英文:
LinuxPerfAsmProfiler shows Java code corresponding assembly hot spot for Java 8, but not for Java 14
问题
I've translated the text you provided into English:
"When investigating an issue related to the instantiation of Spring's org.springframework.util.ConcurrentReferenceHashMap
(as of spring-core-5.1.3.RELEASE
), I've used LinuxPerfAsmProfiler
shipped along with JMH to profile generated assembly.
I simply run this:
@Benchmark
public Object measureInit() {
return new ConcurrentReferenceHashMap<>();
}
Benchmarking on JDK 8 allows us to identify one of the non-obvious hot spots:
0.61% 0x00007f32d92772ea: lock addl $0x0,(%rsp) ;*putfield count
; - org.springframework.util.ConcurrentReferenceHashMap$Segment::<init>@11 (line 476)
; - org.springframework.util.ConcurrentReferenceHashMap::<init>@141 (line 184)

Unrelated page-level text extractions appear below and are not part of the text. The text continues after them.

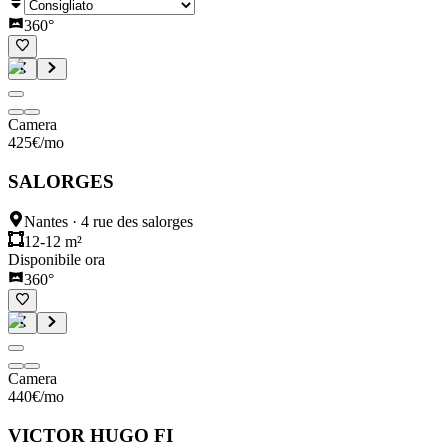
360°
Camera
425
€
/mo
SALORGES
Nantes
·
4 rue des salorges
12-12 m²
Disponibile ora
360°
Camera
440
€
/mo
VICTOR HUGO FI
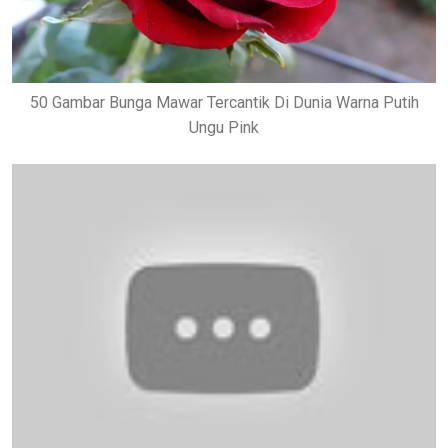
50 Gambar Bunga Mawar Tercantik Di Dunia Warna Putih
Ungu Pink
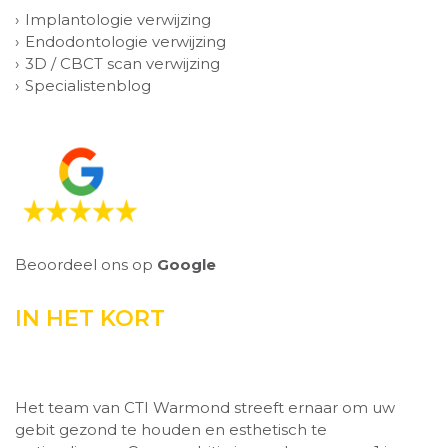
Implantologie verwijzing
Endodontologie verwijzing
3D / CBCT scan verwijzing
Specialistenblog
Beoordeel ons op
Google
IN HET KORT
Het team van CTI Warmond streeft ernaar om uw
gebit gezond te houden en esthetisch te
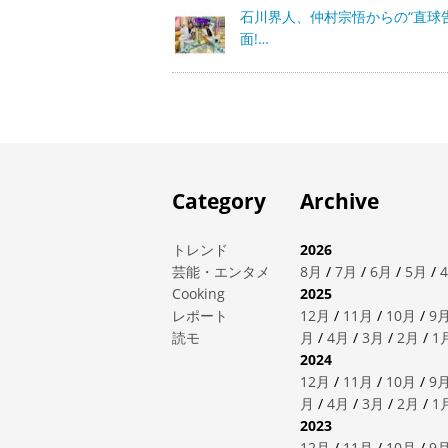
石川界人、仲村宗悟からの“直球
面!…
Category
Archive
トレンド
2026
芸能・エンタメ
8月
/
7月
/
6月
/
5月
/
Cooking
2025
レポート
12月
/
11月
/
10月
/
9
読モ
月
/
4月
/
3月
/
2月
/
1
2024
12月
/
11月
/
10月
/
9
月
/
4月
/
3月
/
2月
/
1
2023
12月
/
11月
/
10月
/
9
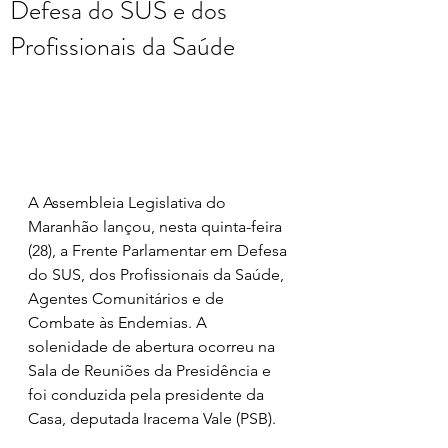
Defesa do SUS e dos
Profissionais da Saúde
A Assembleia Legislativa do 
Maranhão lançou, nesta quinta-feira 
(28), a Frente Parlamentar em Defesa 
do SUS, dos Profissionais da Saúde, 
Agentes Comunitários e de 
Combate às Endemias. A 
solenidade de abertura ocorreu na 
Sala de Reuniões da Presidência e 
foi conduzida pela presidente da 
Casa, deputada Iracema Vale (PSB).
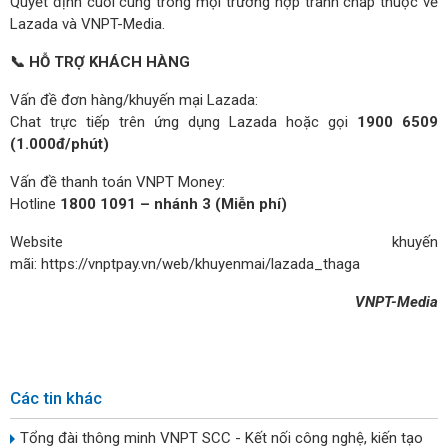
Quyết định cuối cùng trong mọi trường hợp tranh chấp thuộc về
Lazada và VNPT-Media.
📞 HỖ TRỢ KHÁCH HÀNG
Vấn đề đơn hàng/khuyến mại Lazada:
Chat trực tiếp trên ứng dụng Lazada hoặc gọi
1900 6509
(1.000đ/phút)
Vấn đề thanh toán VNPT Money:
Hotline
1800 1091 – nhánh 3 (Miễn phí)
Website khuyến
mãi:
https://vnptpay.vn/web/khuyenmai/lazada_thaga
VNPT-Media
Các tin khác
Tổng đài thông minh VNPT SCC - Kết nối công nghệ, kiến tạo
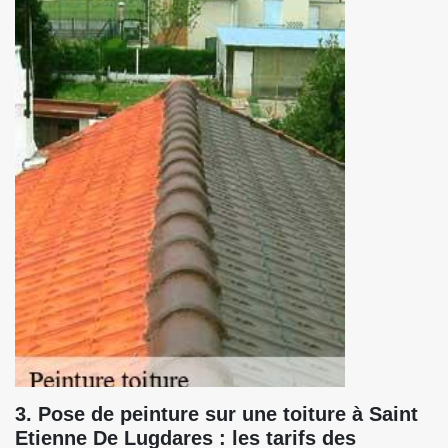
3. Pose de peinture sur une toiture à Saint
Etienne De Lugdares : les tarifs des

15.81% 0x00007f32d92772ef: mov 0x60(%r15),%rdx
This corresponds to unnecessary assignment of the default value to a volatile field:
protected final class Segment extends ReentrantLock {
private volatile int count = 0;
}
And Segment
is, in turn, instantiated in a loop in the constructor of CCRHM
:
public ConcurrentReferenceHashMap(
int initialCapacity, float loadFactor, int concurrencyLevel, ReferenceType referenceType) {
this.loadFactor = loadFactor;
this.shift = calculateShift(concurrencyLevel, MAXIMUM_CONCURRENCY_LEVEL);
int size = 1 << this.shift;
this.referenceType = referenceType;
int roundedUpSegmentCapacity = (int) ((initialCapacity + size - 1L) / size);
this.segments = (Segment[]) Array.newInstance(Segment.class, size);
for (int i = 0; i < this.segments.length; i++) {
this.segments[i] = new Segment(roundedUpSegmentCapacity);
}
}
So the instruction is likely to be really hot. The full layout of assembly can be found in my gist.

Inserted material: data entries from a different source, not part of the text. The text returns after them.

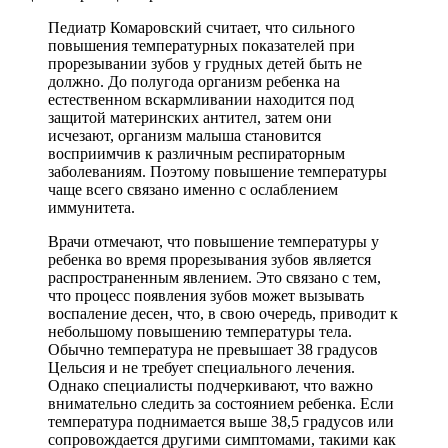
Педиатр Комаровский считает, что сильного
повышения температурных показателей при
прорезывании зубов у грудных детей быть не
должно. До полугода организм ребенка на
естественном вскармливании находится под
защитой материнских антител, затем они
исчезают, организм малыша становится
восприимчив к различным респираторным
заболеваниям. Поэтому повышение температуры
чаще всего связано именно с ослаблением
иммунитета.
Врачи отмечают, что повышение температуры у
ребенка во время прорезывания зубов является
распространенным явлением. Это связано с тем,
что процесс появления зубов может вызывать
воспаление десен, что, в свою очередь, приводит к
небольшому повышению температуры тела.
Обычно температура не превышает 38 градусов
Цельсия и не требует специального лечения.
Однако специалисты подчеркивают, что важно
внимательно следить за состоянием ребенка. Если
температура поднимается выше 38,5 градусов или
сопровождается другими симптомами, такими как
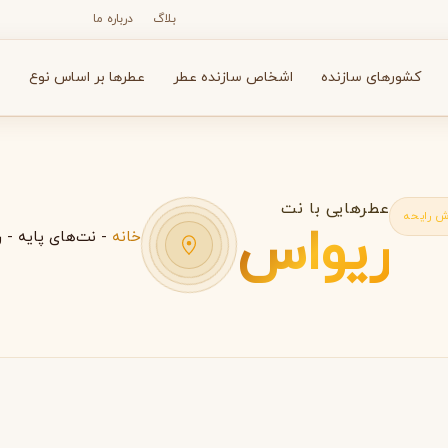
بلاگ
درباره ما
کشورهای سازنده
اشخاص سازنده عطر
عطرها بر اساس نوع
ع
عطرهایی با نت
 رایحه
ریواس
خانه
-
نت‌های پایه
-
ر
N
O
P
R
S
T
V
X
Y
Z
آرماف
آون
A
A
A
Avon
Armaf
بولگاری
بای کیلیان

Then I run the same benchmark on JDK 14 and again use LinuxPerfAsmProfiler
, but now I don't have any explicit pointing to volatile int count = 0
in captured assembly.
Looking for lock addl $0x0
instruction, which is the assignment of 0
under the lock
prefix, I have found this:
0.08% │ 0x00007f3717d46187: lock addl $0x0,-0x40(%rsp)
23.74% │ 0x00007f3717d4618d: mov 0x120(%r15),%rbx
which is likely to correspond to volatile int count = 0
because it follows the constructor call of Segment
's superclass ReentrantLock
:
0.77% │ 0x00007f3717d46140: movq $0x0,0x18(%rax) ;*new {reexecute=0 rethrow=0 return_oop=0}
│ ; - java.util.concurrent.locks.ReentrantLock::<init>@5 (line 294)
│ ; - org.springframework.util.ConcurrentReferenceHashMap$Segment::<init>@6 (line 484)
│ ; - org.springframework.util.ConcurrentReferenceHashMap::<init>@141 (line 184)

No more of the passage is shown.